Dopo aver premesso di aver rilevato il Sindacato in uno stato di sfacelo tale, che egli non avrebbe assunto la responsabilità amministrativa delle pratiche e delle pendenze di precedenti gestioni, Alfieri diede conto, per grandi linee, di quanto aveva fatto, d'accordo con il partito e con il go­verno, per il "risanamento" dell'istituto. Prospettò, inoltre, la necessità di creare tre uffici centrali — con il compito di una assistenza tecnica — per le cooperative di lavoro, di produzione e di consumo, ed un quarto ufficio per il credito, con la funzione "di creare le società cooperative di credito e, là dove già esistono, di spingerle nei propri quadri". Per lo svolgimento della normale amministrazione, questi uffici si sarebbero appoggiati ai fiduciari provinciali o regionali, i quali sarebbero stati, a loro volta, as­sistiti da comitati locali, eletti fra gli esponenti principali del movimento cooperativistico della zona. Tali uffici, inoltre, avrebbero esercitato un controllo sui propri associati, mediante l'istituendo ispettorato obbliga­torio per le cooperative. Chiese, infine, ricevendo l'approvazione del Gran Consiglio, che questo macchinoso organismo venisse eretto in Ente na­zionale della cooperazione.167 Non si trattava, però, come poteva sembrare, solo di una questione terminologica. L'erezione in ente morale significava che lo stato riconosceva, come unica rappresentante delle cooperative, l'organizzazione fascista e significava, altresì, che solo con essa avrebbe avuto rapporti giuridici. Non sarebbero passati due mesi, infatti, che la Lega nazionale delle cooperative, o, meglio, ciò che di essa ancora restava, sarebbe stata sciolta e Dino Alfieri ne sarebbe stato nominato liquidatore.
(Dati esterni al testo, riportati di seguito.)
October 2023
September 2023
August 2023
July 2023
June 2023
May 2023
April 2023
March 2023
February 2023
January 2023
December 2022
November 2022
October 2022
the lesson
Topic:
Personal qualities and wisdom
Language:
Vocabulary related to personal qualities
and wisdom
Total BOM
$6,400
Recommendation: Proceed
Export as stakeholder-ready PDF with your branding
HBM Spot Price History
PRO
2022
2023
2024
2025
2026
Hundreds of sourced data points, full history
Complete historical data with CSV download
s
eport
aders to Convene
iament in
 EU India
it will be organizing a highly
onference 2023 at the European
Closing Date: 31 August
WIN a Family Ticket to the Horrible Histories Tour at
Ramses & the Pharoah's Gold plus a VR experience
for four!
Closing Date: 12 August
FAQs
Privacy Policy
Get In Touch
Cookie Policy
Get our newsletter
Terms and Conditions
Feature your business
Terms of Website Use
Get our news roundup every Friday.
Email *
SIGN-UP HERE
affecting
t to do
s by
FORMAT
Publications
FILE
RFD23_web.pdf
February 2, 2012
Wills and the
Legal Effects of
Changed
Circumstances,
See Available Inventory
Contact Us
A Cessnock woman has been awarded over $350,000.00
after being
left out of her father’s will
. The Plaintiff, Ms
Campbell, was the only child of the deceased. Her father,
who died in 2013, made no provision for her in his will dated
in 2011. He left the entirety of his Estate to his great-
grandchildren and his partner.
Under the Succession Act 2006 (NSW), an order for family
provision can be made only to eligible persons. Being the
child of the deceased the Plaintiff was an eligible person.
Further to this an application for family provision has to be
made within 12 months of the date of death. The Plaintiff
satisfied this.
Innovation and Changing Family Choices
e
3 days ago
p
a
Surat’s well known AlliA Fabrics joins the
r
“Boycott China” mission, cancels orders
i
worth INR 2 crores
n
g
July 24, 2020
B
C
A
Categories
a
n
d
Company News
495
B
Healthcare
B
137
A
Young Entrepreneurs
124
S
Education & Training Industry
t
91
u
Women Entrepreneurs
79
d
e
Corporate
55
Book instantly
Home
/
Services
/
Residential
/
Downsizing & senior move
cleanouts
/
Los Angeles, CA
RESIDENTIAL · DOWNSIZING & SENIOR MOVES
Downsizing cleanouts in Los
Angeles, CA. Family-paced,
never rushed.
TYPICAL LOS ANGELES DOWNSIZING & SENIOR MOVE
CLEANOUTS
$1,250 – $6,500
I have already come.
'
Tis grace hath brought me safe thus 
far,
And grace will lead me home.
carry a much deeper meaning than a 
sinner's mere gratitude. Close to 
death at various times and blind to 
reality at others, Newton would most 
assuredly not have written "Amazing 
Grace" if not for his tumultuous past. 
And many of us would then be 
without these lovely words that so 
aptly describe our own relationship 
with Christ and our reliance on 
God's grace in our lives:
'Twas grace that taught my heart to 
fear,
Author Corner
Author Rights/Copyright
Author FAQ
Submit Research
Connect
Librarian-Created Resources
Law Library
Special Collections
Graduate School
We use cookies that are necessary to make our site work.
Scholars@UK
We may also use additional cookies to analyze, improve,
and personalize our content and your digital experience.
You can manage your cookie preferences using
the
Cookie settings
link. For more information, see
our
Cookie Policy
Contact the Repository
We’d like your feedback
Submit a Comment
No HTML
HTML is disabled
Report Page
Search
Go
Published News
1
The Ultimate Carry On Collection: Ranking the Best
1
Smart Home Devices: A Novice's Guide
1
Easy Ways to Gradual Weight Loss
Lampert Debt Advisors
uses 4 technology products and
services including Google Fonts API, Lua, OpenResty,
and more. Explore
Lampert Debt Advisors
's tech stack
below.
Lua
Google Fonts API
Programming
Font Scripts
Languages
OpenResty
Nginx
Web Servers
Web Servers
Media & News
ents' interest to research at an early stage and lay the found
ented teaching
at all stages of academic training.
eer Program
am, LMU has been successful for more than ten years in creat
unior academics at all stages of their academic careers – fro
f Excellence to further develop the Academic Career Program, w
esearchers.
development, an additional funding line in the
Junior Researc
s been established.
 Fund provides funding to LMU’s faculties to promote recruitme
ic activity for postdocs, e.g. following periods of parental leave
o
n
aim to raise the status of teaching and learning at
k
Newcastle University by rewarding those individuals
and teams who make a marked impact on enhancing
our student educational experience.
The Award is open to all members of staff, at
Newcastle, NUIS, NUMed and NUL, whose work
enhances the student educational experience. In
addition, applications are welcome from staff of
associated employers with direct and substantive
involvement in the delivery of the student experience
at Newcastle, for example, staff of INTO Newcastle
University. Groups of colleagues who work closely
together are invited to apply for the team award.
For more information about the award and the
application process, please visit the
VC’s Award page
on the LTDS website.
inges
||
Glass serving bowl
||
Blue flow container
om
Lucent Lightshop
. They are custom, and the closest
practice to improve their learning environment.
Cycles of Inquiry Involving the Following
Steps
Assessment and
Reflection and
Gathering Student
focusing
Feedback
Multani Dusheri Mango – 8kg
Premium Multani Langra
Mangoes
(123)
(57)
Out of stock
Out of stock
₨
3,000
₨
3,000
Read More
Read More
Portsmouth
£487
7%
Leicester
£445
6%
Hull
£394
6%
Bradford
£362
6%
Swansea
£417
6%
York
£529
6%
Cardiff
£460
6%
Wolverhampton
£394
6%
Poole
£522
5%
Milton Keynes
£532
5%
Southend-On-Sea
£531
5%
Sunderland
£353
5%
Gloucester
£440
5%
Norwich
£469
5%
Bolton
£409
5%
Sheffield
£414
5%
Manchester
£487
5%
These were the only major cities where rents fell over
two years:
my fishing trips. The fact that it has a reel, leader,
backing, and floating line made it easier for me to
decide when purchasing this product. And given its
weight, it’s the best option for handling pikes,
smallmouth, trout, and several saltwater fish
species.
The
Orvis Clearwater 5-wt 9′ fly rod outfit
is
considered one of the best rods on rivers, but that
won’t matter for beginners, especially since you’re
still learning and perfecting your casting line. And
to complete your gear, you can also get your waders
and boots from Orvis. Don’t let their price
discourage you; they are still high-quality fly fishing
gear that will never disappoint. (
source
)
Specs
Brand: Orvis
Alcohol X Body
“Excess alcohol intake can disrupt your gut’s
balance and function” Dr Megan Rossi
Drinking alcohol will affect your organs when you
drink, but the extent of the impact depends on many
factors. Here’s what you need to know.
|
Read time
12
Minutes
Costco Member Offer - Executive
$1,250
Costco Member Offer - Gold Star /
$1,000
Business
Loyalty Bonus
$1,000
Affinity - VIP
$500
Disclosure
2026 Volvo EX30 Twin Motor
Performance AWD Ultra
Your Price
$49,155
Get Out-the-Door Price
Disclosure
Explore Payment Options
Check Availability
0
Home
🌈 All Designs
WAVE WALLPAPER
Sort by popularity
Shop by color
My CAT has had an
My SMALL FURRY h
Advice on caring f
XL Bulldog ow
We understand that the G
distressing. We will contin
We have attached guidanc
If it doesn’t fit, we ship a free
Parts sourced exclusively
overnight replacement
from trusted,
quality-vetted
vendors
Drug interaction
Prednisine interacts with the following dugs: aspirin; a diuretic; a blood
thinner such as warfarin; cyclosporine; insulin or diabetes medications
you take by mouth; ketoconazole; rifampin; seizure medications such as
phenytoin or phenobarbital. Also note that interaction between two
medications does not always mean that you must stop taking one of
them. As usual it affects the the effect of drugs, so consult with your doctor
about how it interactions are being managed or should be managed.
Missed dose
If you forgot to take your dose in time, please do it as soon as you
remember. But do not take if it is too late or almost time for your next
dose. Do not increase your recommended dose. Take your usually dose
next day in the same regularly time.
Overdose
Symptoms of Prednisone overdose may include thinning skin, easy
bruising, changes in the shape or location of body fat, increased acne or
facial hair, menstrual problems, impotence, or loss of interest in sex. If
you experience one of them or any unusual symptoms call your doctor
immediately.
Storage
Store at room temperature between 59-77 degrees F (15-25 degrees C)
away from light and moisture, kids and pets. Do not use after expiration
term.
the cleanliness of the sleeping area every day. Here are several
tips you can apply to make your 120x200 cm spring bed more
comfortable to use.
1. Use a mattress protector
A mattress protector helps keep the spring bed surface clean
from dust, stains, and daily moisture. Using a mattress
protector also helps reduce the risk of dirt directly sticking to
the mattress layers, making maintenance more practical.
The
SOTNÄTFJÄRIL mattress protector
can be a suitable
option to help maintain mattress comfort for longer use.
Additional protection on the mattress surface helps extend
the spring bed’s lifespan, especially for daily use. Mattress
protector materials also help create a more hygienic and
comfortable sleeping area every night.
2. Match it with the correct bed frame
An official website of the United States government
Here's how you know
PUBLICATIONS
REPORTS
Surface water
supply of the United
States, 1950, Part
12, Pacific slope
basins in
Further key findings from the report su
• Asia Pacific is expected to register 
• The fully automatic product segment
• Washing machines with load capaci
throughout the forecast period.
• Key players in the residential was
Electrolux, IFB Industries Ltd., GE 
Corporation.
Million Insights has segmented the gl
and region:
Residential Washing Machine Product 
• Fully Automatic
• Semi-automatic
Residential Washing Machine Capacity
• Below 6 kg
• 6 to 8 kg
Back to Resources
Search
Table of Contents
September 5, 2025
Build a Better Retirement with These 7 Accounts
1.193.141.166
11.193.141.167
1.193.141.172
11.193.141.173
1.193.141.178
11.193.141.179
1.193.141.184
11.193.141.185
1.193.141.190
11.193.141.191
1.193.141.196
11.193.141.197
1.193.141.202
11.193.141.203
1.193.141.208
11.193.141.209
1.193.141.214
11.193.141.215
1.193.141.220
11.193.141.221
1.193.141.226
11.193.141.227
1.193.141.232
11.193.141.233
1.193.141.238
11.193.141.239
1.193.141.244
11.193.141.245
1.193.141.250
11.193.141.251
167 Il Gran Consiglio approva la relazione dell'on. Alfieri e crea l'Ente Nazionale della Cooperazione, in "Il Lavoro cooperativo", 14 ottobre 1925. Il testo della relazione è, anche, in ACS, Presidenza del Consiglio dei Ministri, 1925, fascicolo 3/18: Il Sindacato Italiano delle Cooperative e il Movimento Coo­perativo in Italia.